In this study, representing a large cohort of elderly women, we could not detect any association between the SNP in the promoter region of OPG and BMD at relevant sites. Nor did we find any correlation to ultrasound measurements of the calcaneus or to reported fracture. Furthermore, we found no association between the SNP in the first intron and bone mass or fracture. QUS of the phalanges has in one prospective study of younger women (mean age of 52) been able to predict fractures [32] but contradictory results exists [17] and bone mass at this site was not associated to genotype differences.

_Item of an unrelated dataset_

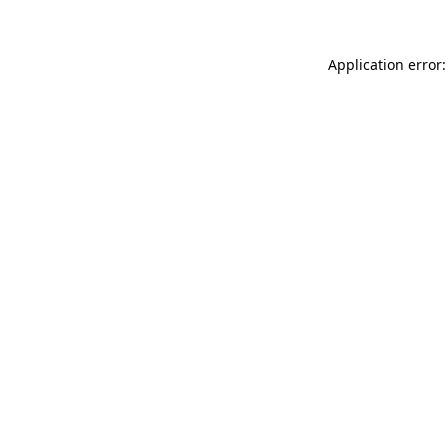
Application error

The Malmö OPRA study used in this investigation is a well-characterized cohort of women exactly 75 years old. The lack of association between the OPG genotype and bone mass measured at multiple sites and by several methods may be due to other factors affecting bone in the elderly women, and it is possible that an association would be more readily seen in younger women, either at peak bone mass or in peri- or early postmenopausal women. However, we believe that our negative findings in these elderly women are reliable, since no correlation was evident for bone mass measured at any site. Furthermore, in the subgroup analysis of quartiles, where the lowest quartile represented clearly osteoporotic subjects, the polymorphism was not distributed differently. Our findings are in line with a study of younger postmenopausal women in which the T950C was unrelated to femoral neck or spinal BMD in a healthy control population (n = 327), but associated with BMD of the lumbar spine in osteoporotic women (n = 258) [31]. Several polymorphisms of the OPG gene were investigated in this study, while no consistent associations to BMD were found. In an Irish study of the same polymorphism in pre- and postmenopausal women and limited to femoral neck and spine BMD, no association was found, although the genotype distribution was similar [33]. On the other hand, an association was found in a group of Japanese women, however, they were only evaluated by distal forearm BMD [34]. Among the few reports, all including smaller populations of lower mean age, association to bone mass has been reported for the polymorphisms G209A, T245G and G1181C; again the findings have been inconsistent and depending on measured site and the population [31, 34, 35]. Although we also investigated C1217C, which is in linkage with the G209A and T245G polymorphisms, we did not find any associations to bone. The inconsistency clearly indicates that associations related to variation in the OPG gene and the phenotypic expressions of bone mass and fracture exhibit differences related chiefly to age, ethnic and geographic factors, which allow for variations to have a different impact in different populations.

Fracture is only partially dependent to bone density, and additional factors are of importance for bone strength, but also the impact of the trauma plays a key role. In these women, there was no association between OPG genotype and fracture sustained at any time during life or when specifically identifying fractures that are of potentially osteoporotic origin. The information on fractures is self-reported and thereby a possible error in under- or over-reporting could mask an association; nevertheless, a pronounced association seems unlikely.

Potential confounders, masking possible associations to bone mass in the elderly, are degenerative changes of the lower spine or calcifications of major vessels. This may also be the case in the present study. However, we have extensively evaluated bone mass by using several methods and measuring sites, where a possibly qualitative measure, particularly in QUS, has not previously been evaluated in relation to OPG genotype.

In conclusion, the SNP in the promoter region of OPG previously reported to be associated with cardiovascular morphology and function does not influence bone mass or fractures in elderly Swedish women. Nor was the previously non-studied polymorphism in the first intron of OPG found to be associated with bone mass or fracture in this large cohort. More studies on the role of OPG in cardiovascular and bone disease are warranted, preferably in cohorts of different age and different outcomes, such as hypertension and myocardial infarction, as well as BMD and fractures.